The majority of our patients who underwent oncoplasty techniques used locoregional flaps (45%), breast implants and expanders (25%) in almost 70% of cases, leaving reconstruction with myocutaneous flaps with the large dorsal or Tram and fat grafting, for selected cases and later reconstructions. Offodile et al, in a retrospective study by the American College Of Surgeons, demonstrated that the most used reconstruction was with breast implant, and that reconstruction using flap and implant was rarer [2].
Regarding the level of education, it is clear that patients who underwent breast reconstruction had completed high school (60.7%), 11.3% had higher education. Therefore, it is noted that the higher the level of education of the patients, the greater the search for reconstruction, as in Albrecht [36].

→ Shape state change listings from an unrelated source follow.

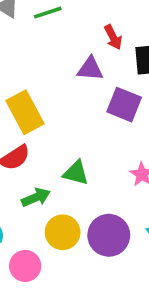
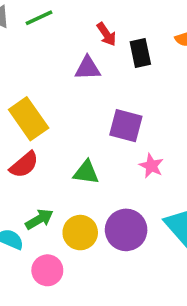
purple square: (124, 105) -> (126, 126), moved
green arrow: (36, 197) -> (39, 219), moved

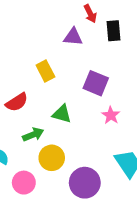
yellow rectangle: (29, 119) -> (45, 71), moved, size x0.7
green arrow: (39, 219) -> (33, 135), moved
purple circle: (126, 230) -> (85, 183), moved

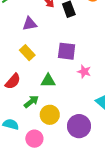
purple triangle: (73, 37) -> (30, 24), moved

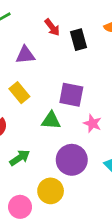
green triangle: (48, 81) -> (51, 120), moved
yellow circle: (50, 115) -> (51, 191), moved
purple circle: (79, 126) -> (72, 160), moved

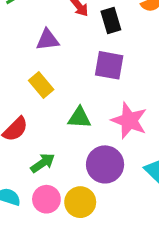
purple square: (71, 95) -> (109, 65), moved
pink star: (92, 123) -> (129, 121), size x1.6
pink circle: (20, 207) -> (46, 199), moved

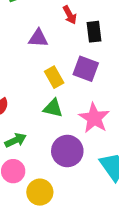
yellow rectangle: (41, 85) -> (54, 77), moved
yellow circle: (80, 202) -> (40, 192), moved

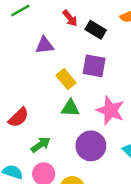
black rectangle: (94, 32) -> (96, 30), turned -42

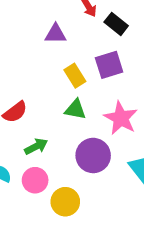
purple square: (94, 66) -> (109, 65), turned -35

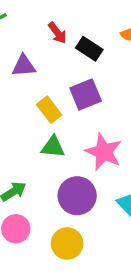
yellow circle: (65, 202) -> (67, 244), moved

Furthermore, it was noted that the majority of women who underwent breast reconstruction had some type of employment relationship. The study demonstrated that 41.8% of patients had some paid work. With this, we can infer that women in the job market seek more reconstruction procedures [37].
CONCLUSION
The findings support that patients with high educational levels are able to undergo immediate breast reconstruction. Also, the histological type of carcinoma and the molecular subtype did not interfere with breast reconstruction. We observed that the number of immediate breast reconstruction in patients with breast cancer had a significant increase.